CPT 87901 HIV‑1 Genotype Reimbursement & Policy

CPT code 87901 represents a laboratory technical service that performs HIV‑1 genotypic analysis of the reverse transcriptase and protease regions from patient serum. This molecular diagnostic identifies resistance‑associated mutations that guide antiretroviral therapy selection and monitoring. As HIV treatment increasingly relies on precision genotyping to optimize outcomes and avoid drug resistance, accurate billing and coverage for this test has national significance for patients, laboratories, and payers.
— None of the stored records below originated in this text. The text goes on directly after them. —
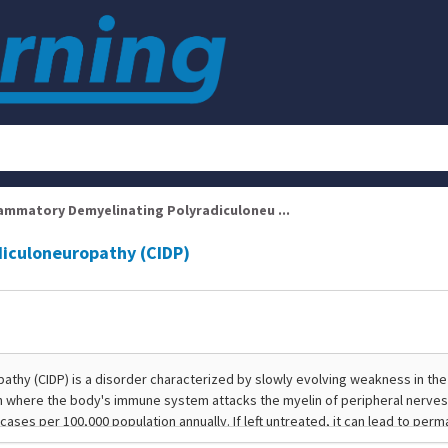
lammatory Demyelinating Polyradiculoneu ...
diculoneuropathy (CIDP)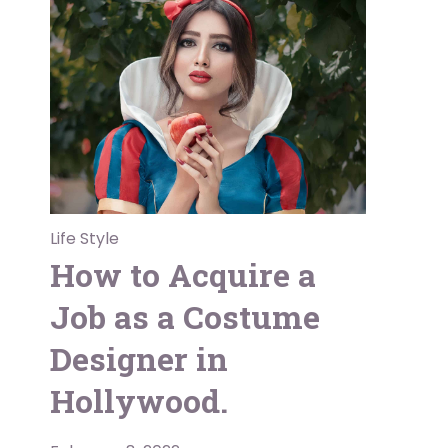
Life Style
How to Acquire a
Job as a Costume
Designer in
Hollywood.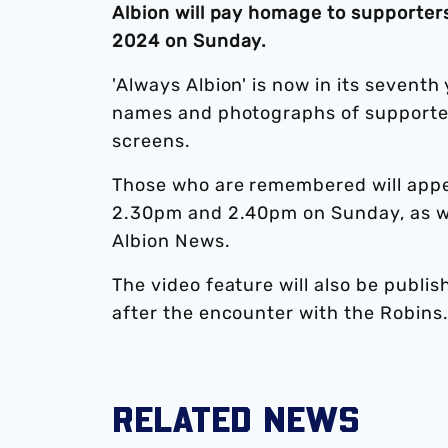
Albion will pay homage to supporte
2024 on Sunday.
'Always Albion' is now in its sevent
names and photographs of supporters
screens.
Those who are remembered will appe
2.30pm and 2.40pm on Sunday, as we
Albion News.
The video feature will also be publi
after the encounter with the Robins
RELATED NEWS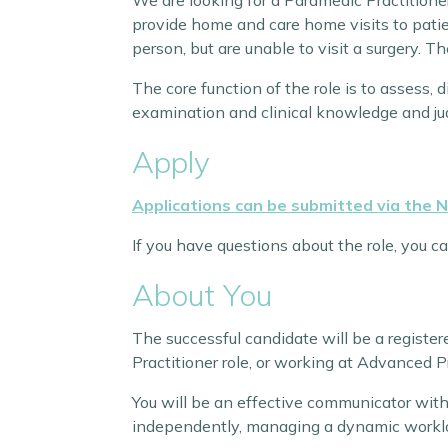
We are looking for a Paramedic Practitioner
provide home and care home visits to patie
person, but are unable to visit a surgery. T
The core function of the role is to assess,
examination and clinical knowledge and j
Apply
Applications can be submitted via the 
If you have questions about the role, you c
About You
The successful candidate will be a registe
Practitioner role, or working at Advanced P
You will be an effective communicator with
independently, managing a dynamic workl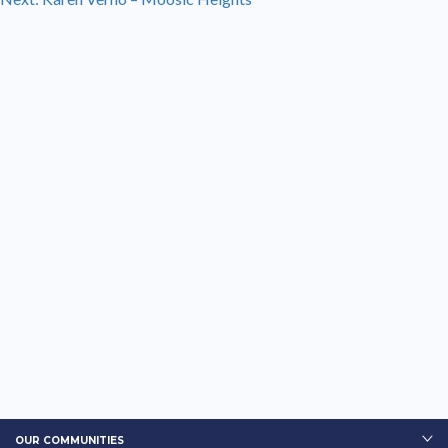
navigation
OUR COMMUNITIES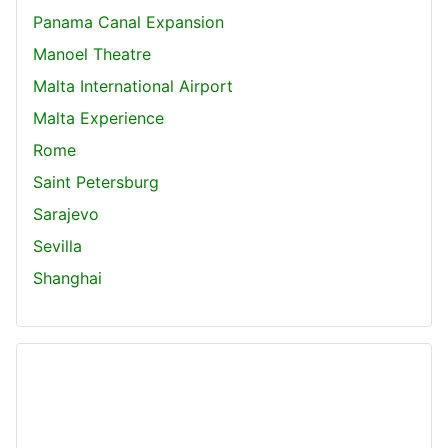
Panama Canal Expansion
Manoel Theatre
Malta International Airport
Malta Experience
Rome
Saint Petersburg
Sarajevo
Sevilla
Shanghai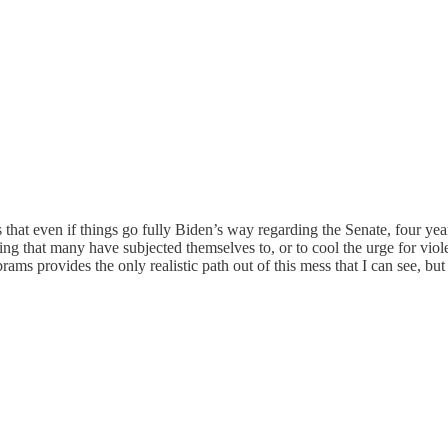
 that even if things go fully Biden’s way regarding the Senate, four yea
nwashing that many have subjected themselves to, or to cool the urge for v
provides the only realistic path out of this mess that I can see, but it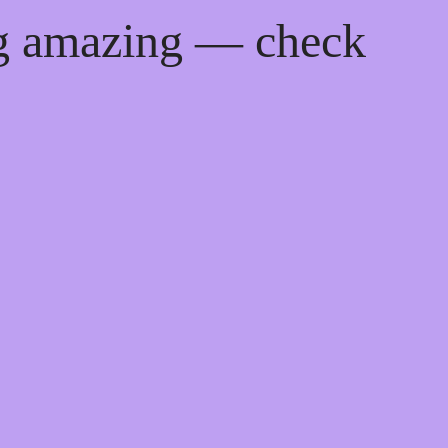
ng amazing — check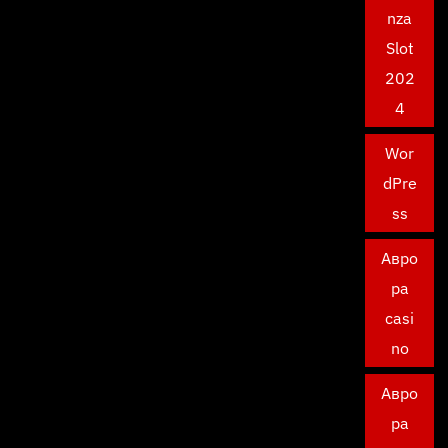
nza
Slot
202
4
Wor
dPre
ss
Авро
ра
casi
no
Авро
ра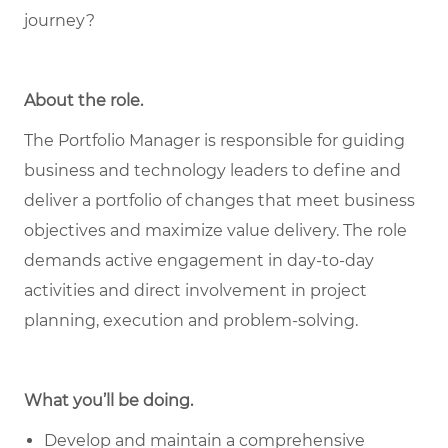
journey?
About the role
.
The Portfolio Manager is responsible for guiding
business and technology leaders to define and
deliver a portfolio of changes that meet business
objectives and maximize value delivery. The role
demands active engagement in day-to-day
activities and direct involvement in project
planning, execution and problem-solving.
What you’ll be doing.
Develop and maintain a comprehensive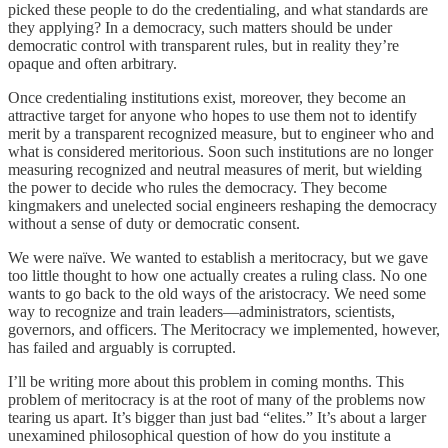
picked these people to do the credentialing, and what standards are
they applying? In a democracy, such matters should be under
democratic control with transparent rules, but in reality they’re
opaque and often arbitrary.
Once credentialing institutions exist, moreover, they become an
attractive target for anyone who hopes to use them not to identify
merit by a transparent recognized measure, but to engineer who and
what is considered meritorious. Soon such institutions are no longer
measuring recognized and neutral measures of merit, but wielding
the power to decide who rules the democracy. They become
kingmakers and unelected social engineers reshaping the democracy
without a sense of duty or democratic consent.
We were naïve. We wanted to establish a meritocracy, but we gave
too little thought to how one actually creates a ruling class. No one
wants to go back to the old ways of the aristocracy. We need some
way to recognize and train leaders—administrators, scientists,
governors, and officers. The Meritocracy we implemented, however,
has failed and arguably is corrupted.
I’ll be writing more about this problem in coming months. This
problem of meritocracy is at the root of many of the problems now
tearing us apart. It’s bigger than just bad “elites.” It’s about a larger
unexamined philosophical question of how do you institute a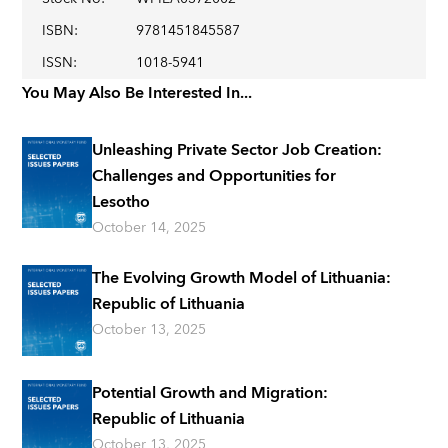
ISBN
:
9781451845587
ISSN
:
1018-5941
You May Also Be Interested In...
Unleashing Private Sector Job Creation:
Challenges and Opportunities for
Lesotho
October 14, 2025
The Evolving Growth Model of Lithuania:
Republic of Lithuania
October 13, 2025
Potential Growth and Migration:
Republic of Lithuania
October 13, 2025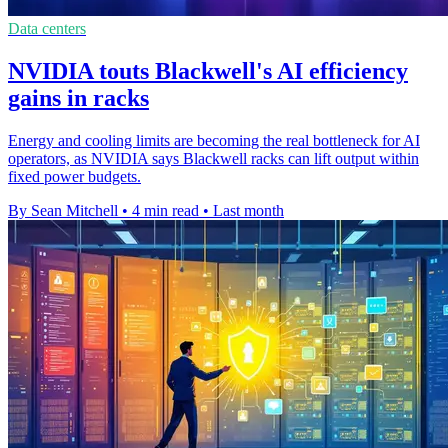
Data centers
NVIDIA touts Blackwell's AI efficiency
gains in racks
Energy and cooling limits are becoming the real bottleneck for AI
operators, as NVIDIA says Blackwell racks can lift output within
fixed power budgets.
By Sean Mitchell
•
4 min read
•
Last month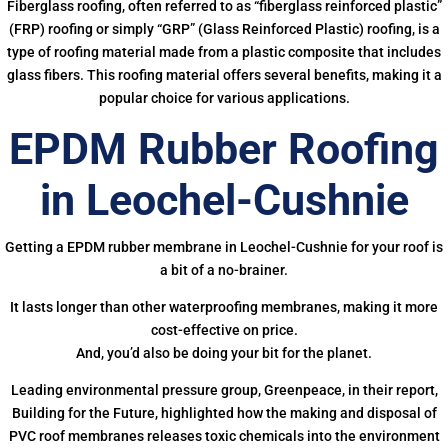
Fiberglass roofing, often referred to as “fiberglass reinforced plastic”
(FRP) roofing or simply “GRP” (Glass Reinforced Plastic) roofing, is a
type of roofing material made from a plastic composite that includes
glass fibers. This roofing material offers several benefits, making it a
popular choice for various applications.
EPDM Rubber Roofing
in Leochel-Cushnie
Getting a EPDM rubber membrane in Leochel-Cushnie for your roof is
a bit of a no-brainer.
It lasts longer than other waterproofing membranes, making it more
cost-effective on price.
And, you’d also be doing your bit for the planet.
Leading environmental pressure group, Greenpeace, in their report,
Building for the Future, highlighted how the making and disposal of
PVC roof membranes releases toxic chemicals into the environment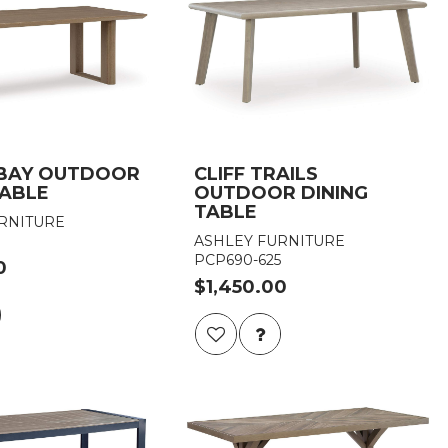
 BAY OUTDOOR
CLIFF TRAILS
TABLE
OUTDOOR DINING
TABLE
RNITURE
ASHLEY FURNITURE
PCP690-625
0
$1,450.00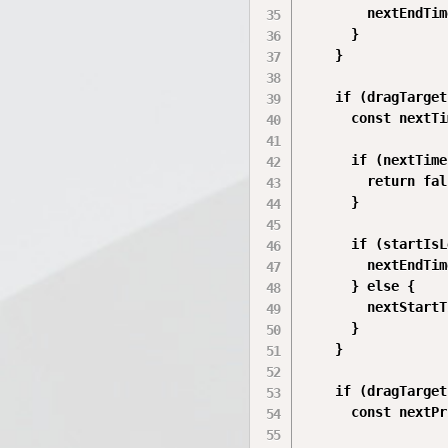
        nextEndTim
      }

    }

    if (dragTarget
      const nextTi
      if (nextTime
        return fal
      }

      if (startIsL
        nextEndTim
      } else {

        nextStartT
      }

    }

    if (dragTarget
      const nextPr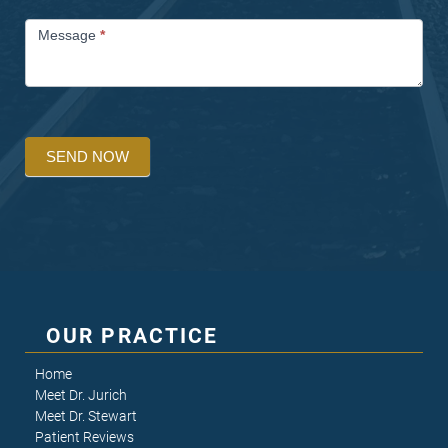
Message
*
SEND NOW
OUR PRACTICE
Home
Meet Dr. Jurich
Meet Dr. Stewart
Patient Reviews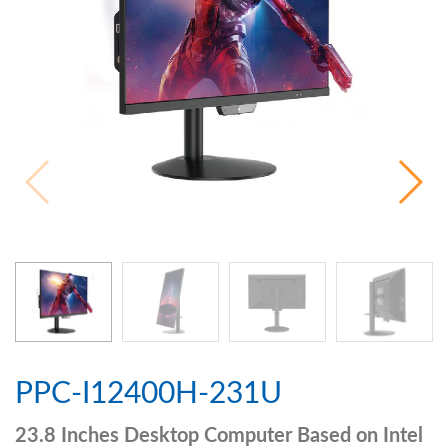
PPC-I12400H-231U
23.8 Inches Desktop Computer Based on Intel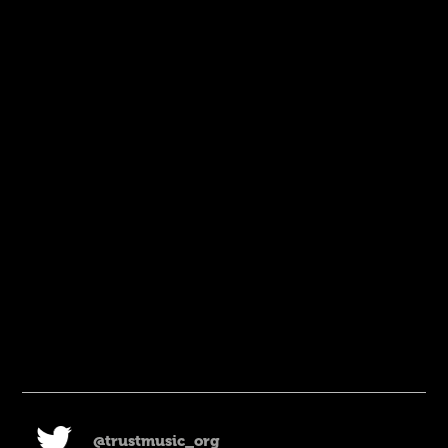
@trustmusic_org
Key payers covered in this analysis include Aetna, Blue Cross Blue Shield, Cigna Health, UnitedHealthcare, and Medicare. The publication outlines how insurers commonly handle coverage and reimbursement for specialty molecular tests, though specific policy language and payment rates vary by contract and plan.

Readers will find a concise overview of the clinical context for HIV‑1 genotyping, common billing and coding considerations linked to the technical laboratory service, and benchmarks and policy themes relevant to payers and providers. The report summarizes payer coverage patterns, typical sites of service, and operational considerations for laboratories submitting claims for CPT code 87901. Data not available in the input is noted where applicable.

Billing Code Overview

CPT code 87901 describes a laboratory technical service that analyzes a patient specimen, typically serum, to determine the viral genotype of HIV‑1 by assessing the reverse transcriptase and protease regions. This test identifies mutations in the virus that affect antiretroviral drug susceptibility and informs clinical management of HIV infection.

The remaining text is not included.